In the first decade of September 1941, the Germans took Shlisselburg, the blockade of Leningrad closed. December 17 The Headquarters of the Supreme High Command announces the creation of the Volkhov Front under the command of K. Meretskov. The 59th Army is just being formed. The 26th Reserve Army, renamed the 2nd Shock Army, arrives in Malye Veshery. The rear and artillery lagged behind, but the Headquarters demands an acceleration of the offensive. At the meeting on January 5, 1942, the main issue was a general offensive from the Barents to the Black Seas. "Against" were G. Zhukov and N. Voznesensky. But "himself", i.e. Stalin, ahead of time, put the last point in the decision. Order from Headquarters - advance! "Forward and only forward!"

The front command demands the speedy exit of the 2nd Shock Army to the Moscow-Leningrad railway to the Lyuban station. Did not reach six kilometers. But how did they go! The supply of food, fodder, fuel and ammunition almost stopped. Armies tried to help, famous

U-2: three or four sacks of crackers will be dropped, but the sacks are paper, and they often fell into the swamp. The momentum has dropped sharply.

At this time, bloody battles are going on in the very “throat of the bottle” - Spasskaya Manor - Mostki - Myasnoy Bor. It was here that our fellow countryman, soldier Ivan Ivanovich Belikov, fought. Addressing the young, he says: “My long-suffering generation has experienced terrible torments. When young people say that you have conquered, I think that they do not realize what Hitler brought us: after all, he promised each of his soldiers 100 hectares of our land and 10 Russian farm labor families in addition. Freedom is not valued because it has not been lost, but there is nothing in the world more valuable than the will and our Motherland!..»

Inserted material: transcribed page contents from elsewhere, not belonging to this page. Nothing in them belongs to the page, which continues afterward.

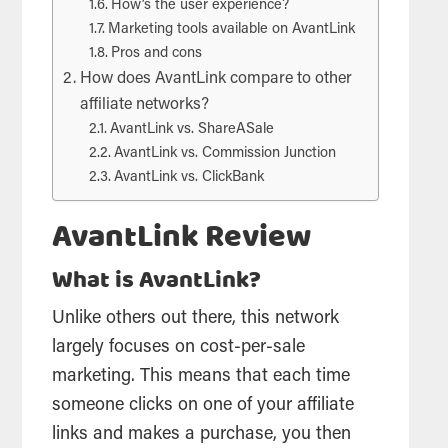
How’s the user experience?
Marketing tools available on AvantLink
Pros and cons
How does AvantLink compare to other
affiliate networks?
AvantLink vs. ShareASale
AvantLink vs. Commission Junction
AvantLink vs. ClickBank
AvantLink Review
What is AvantLink?
Unlike others out there, this network
largely focuses on cost-per-sale
marketing. This means that each time
someone clicks on one of your affiliate
links and makes a purchase, you then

Dear friends! I turned to you with this letter because there is no more time: veterans are dying. Ivan Ivanovich Belikov is 91! To connect to this case not only the newspaper, but also television. I think other veterans will not be offended, their envy will not seize, this feeling is alien to them. But this meeting could grow into an excellent document of history. The time will soon come when you will be interviewing the last veteran.